Comment by Mrs D. — October 5, 2008 @ 4:57 pm
Great information. I’ll see what I can do with it. Now — do you happen to know who it is (what organization) that is still “banning” books in 2007? Is this James Dobson? As for the historical list, I remember when the Catholic church maintained “the index,” their list of forbidden books. But I wonder who else was doing the “banning.”
Comment by Al — October 6, 2008 @ 3:59 pm
Who wants books banned? Under the banner of “family values” religious groups and their members and the politicians who cater to them seem to be the biggest offenders.

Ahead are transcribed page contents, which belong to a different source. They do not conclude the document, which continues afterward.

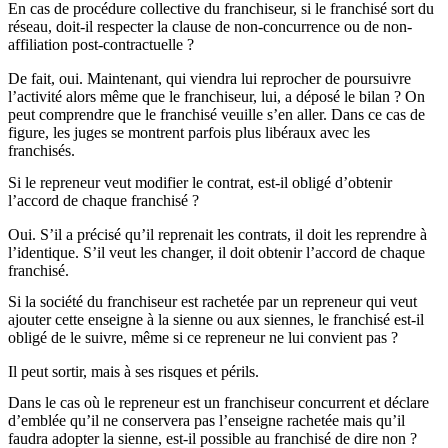
En cas de procédure collective du franchiseur, si le franchisé sort du
réseau, doit-il respecter la clause de non-concurrence ou de non-
affiliation post-contractuelle ?
De fait, oui. Maintenant, qui viendra lui reprocher de poursuivre
l’activité alors même que le franchiseur, lui, a déposé le bilan ? On
peut comprendre que le franchisé veuille s’en aller. Dans ce cas de
figure, les juges se montrent parfois plus libéraux avec les
franchisés.
Si le repreneur veut modifier le contrat, est-il obligé d’obtenir
l’accord de chaque franchisé ?
Oui. S’il a précisé qu’il reprenait les contrats, il doit les reprendre à
l’identique. S’il veut les changer, il doit obtenir l’accord de chaque
franchisé.
Si la société du franchiseur est rachetée par un repreneur qui veut
ajouter cette enseigne à la sienne ou aux siennes, le franchisé est-il
obligé de le suivre, même si ce repreneur ne lui convient pas ?
Il peut sortir, mais à ses risques et périls.
Dans le cas où le repreneur est un franchiseur concurrent et déclare
d’emblée qu’il ne conservera pas l’enseigne rachetée mais qu’il
faudra adopter la sienne, est-il possible au franchisé de dire non ?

Here are some basic resources on book banning in America:
http://www.ncte.org/about/issues/censorship/front/109678.htm
http://712educators.about.com/cs/bannedbooks/a/bookbanning.htm
And then consider this:
“A foolish consistency is the hobgoblin of little minds, adored by little statesmen and philosophers and divines. With consistency a great soul has simply nothing to do. He may as well concern himself with his shadow on the wall. Speak what you think now in hard words, and to-morrow speak what to-morrow thinks in hard words again, though it contradict every thing you said to-day. — ‘Ah, so you shall be sure to be misunderstood.’ — Is it so bad, then, to be misunderstood? Pythagoras was misunderstood, and Socrates, and Jesus, and Luther, and Copernicus, and Galileo, and Newton, and every pure and wise spirit that ever took flesh. To be great is to be misunderstood.”